WORK REQUEST
An exact restatement of the data is required, with the images omitted.

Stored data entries

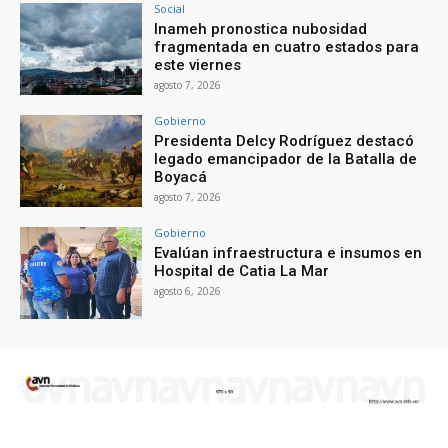
Social
Inameh pronostica nubosidad
fragmentada en cuatro estados para
este viernes
agosto 7, 2026
Gobierno
Presidenta Delcy Rodríguez destacó
legado emancipador de la Batalla de
Boyacá
agosto 7, 2026
Gobierno
Evalúan infraestructura e insumos en
Hospital de Catia La Mar
agosto 6, 2026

RESULT
Social
Inameh pronostica nubosidad
fragmentada en cuatro estados para
este viernes
agosto 7, 2026
Gobierno
Presidenta Delcy Rodríguez destacó
legado emancipador de la Batalla de
Boyacá
agosto 7, 2026
Gobierno
Evalúan infraestructura e insumos en
Hospital de Catia La Mar
agosto 6, 2026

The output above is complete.